Bu ayet, insanın sınırlı bir varlık olduğunu ve her ne kadar güç sahibi gibi görünse de aslında her şeyin üstünde olan bir kudret olduğunu hatırlatır.

İslam dünyasındaki uygulamalar, Roma’daki hatırlatıcı köle geleneği ve Avrupa’daki ritüellerle benzerlik gösteriyor gibi görünse de aslında tevazunun insanlığın ortak etik değerlerinden biri olduğunun en net kanıtıdır. Yani iktidarın sınırlandırılması ve tevazu ritüelleri, medeniyetlerin ortak bilgeliğini yansıtır.

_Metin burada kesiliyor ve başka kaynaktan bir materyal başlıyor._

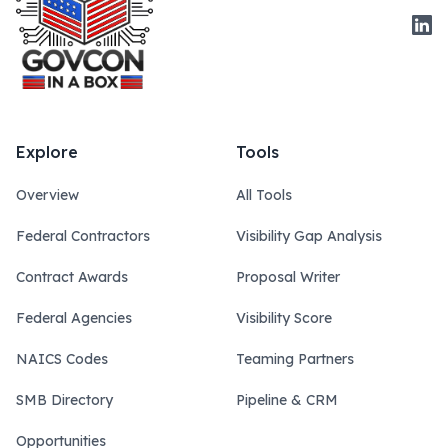
Link
Explore
Tools
Overview
All Tools
Federal Contractors
Visibility Gap Analysis
Contract Awards
Proposal Writer
Federal Agencies
Visibility Score
NAICS Codes
Teaming Partners
SMB Directory
Pipeline & CRM
Opportunities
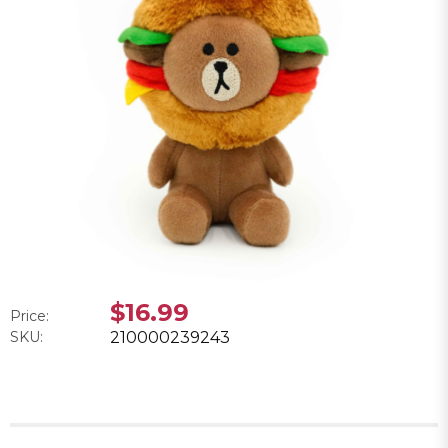
$16.99
Price:
SKU:
210000239243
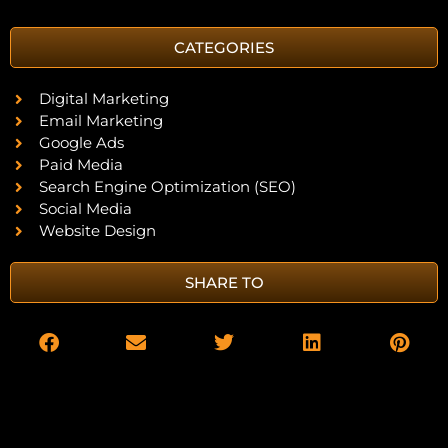
CATEGORIES
Digital Marketing
Email Marketing
Google Ads
Paid Media
Search Engine Optimization (SEO)
Social Media
Website Design
SHARE TO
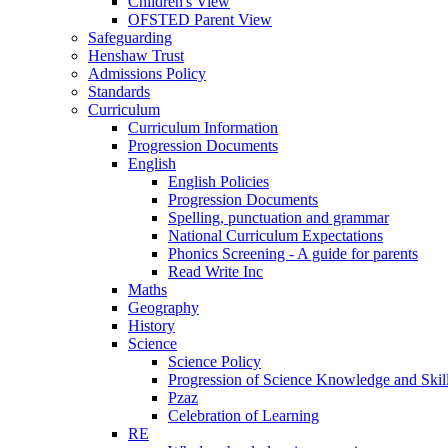
Children's View
OFSTED Parent View
Safeguarding
Henshaw Trust
Admissions Policy
Standards
Curriculum
Curriculum Information
Progression Documents
English
English Policies
Progression Documents
Spelling, punctuation and grammar
National Curriculum Expectations
Phonics Screening - A guide for parents
Read Write Inc
Maths
Geography
History
Science
Science Policy
Progression of Science Knowledge and Skil
Pzaz
Celebration of Learning
RE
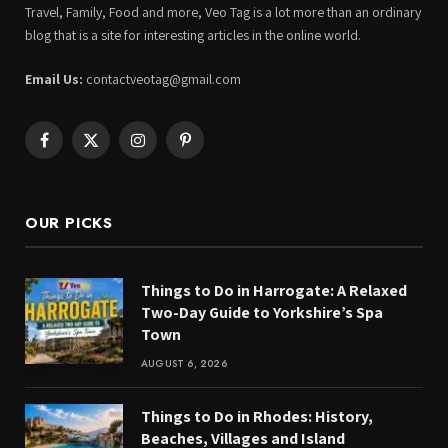
Travel, Family, Food and more, Veo Tag is a lot more than an ordinary
blog that is a site for interesting articles in the online world.
Email Us:
contactveotag@gmail.com
Facebook
X
Instagram
Pinterest
(Twitter)
OUR PICKS
Things to Do in Harrogate: A Relaxed
Two-Day Guide to Yorkshire’s Spa
Town
AUGUST 6, 2026
Things to Do in Rhodes: History,
Beaches, Villages and Island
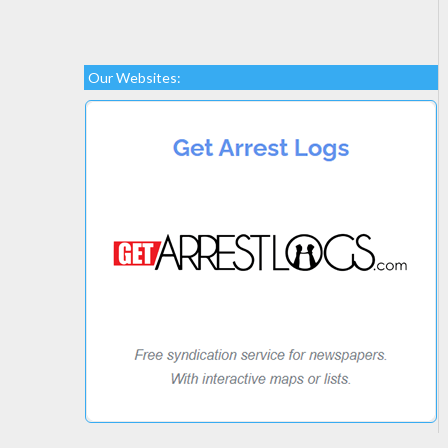
Our Websites:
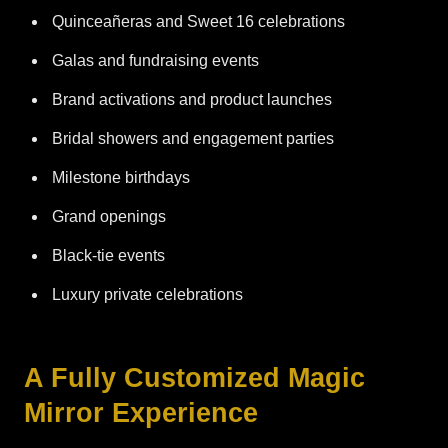
Quinceañeras and Sweet 16 celebrations
Galas and fundraising events
Brand activations and product launches
Bridal showers and engagement parties
Milestone birthdays
Grand openings
Black-tie events
Luxury private celebrations
A Fully Customized Magic
Mirror Experience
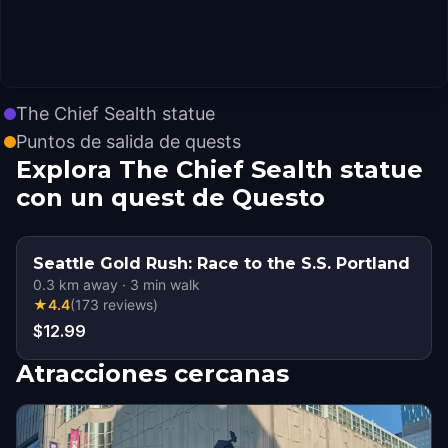
The Chief Sealth statue
Puntos de salida de quests
Explora The Chief Sealth statue
con un quest de Questo
Seattle Gold Rush: Race to the S.S. Portland
0.3
km away
·
3
min walk
★
4.4
(
173
reviews
)
$12.99
Atracciones cercanas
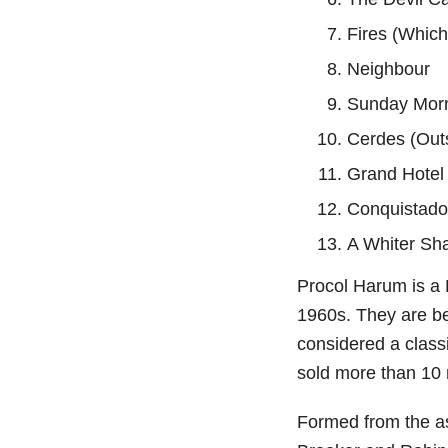
Fires (Which
Neighbour
Sunday Mor
Cerdes (Out
Grand Hotel
Conquistado
A Whiter Sh
Procol Harum is a 
1960s. They are be
considered a class
sold more than 10 
Formed from the as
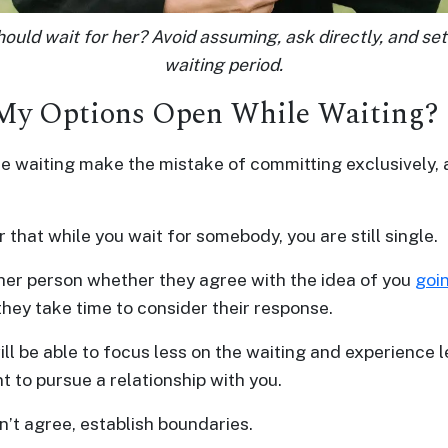
ould wait for her? Avoid assuming, ask directly, and set
waiting period.
 My Options Open While Waiting?
e waiting make the mistake of committing exclusively, a
hat while you wait for somebody, you are still single.
her person whether they agree with the idea of you
goi
they take time to consider their response.
ill be able to focus less on the waiting and experience 
t to pursue a relationship with you.
n’t agree, establish boundaries.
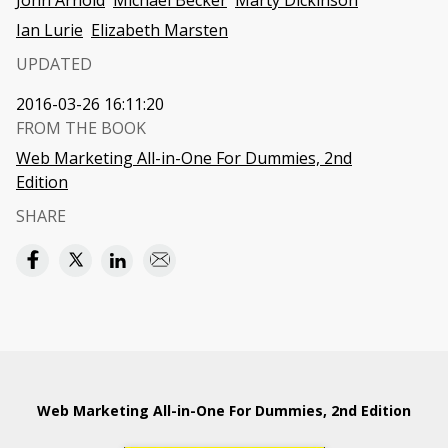
John Arnold
Michael Becker
Marty Dickinson
Ian Lurie
Elizabeth Marsten
UPDATED
2016-03-26 16:11:20
FROM THE BOOK
Web Marketing All-in-One For Dummies, 2nd
Edition
SHARE
Web Marketing All-in-One For Dummies, 2nd Edition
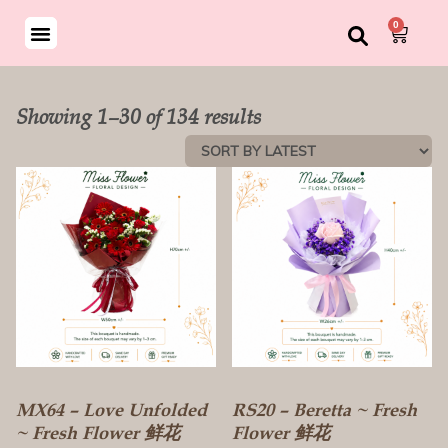
0
ND BOUQUET
SON SPECIAL
Showing 1–30 of 134 results
MX64 – Love Unfolded
RS20 – Beretta ~ Fresh
~ Fresh Flower 鲜花
Flower 鲜花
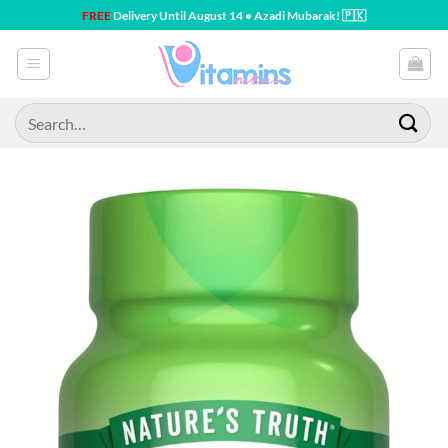
Skip
FREE
Delivery Until August 14 • Azadi Mubarak! 🇵🇰
to
content
Search
for:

Günümüz demokrasilerindeki kurumsal denetim mekanizmaları, bu kadim geleneklerin modern yansımaları olarak görülebilir. Ancak teknoloji çağında iktidarın aldığı yeni formlar, geleneksel denetim mekanizmalarının yetersiz kalma riskini de beraberinde getirmektedir. Bu tarihsel mirasın günümüz dünyasındaki yansımaları, modern demokratik kurumların gelişiminde önemli rol oynamıştır. Ancak günümüzün karmaşık iktidar ilişkileri, bu kadim bilgeliğin yeniden yorumlanmasını ve güncellenmesini gerektirmektedir.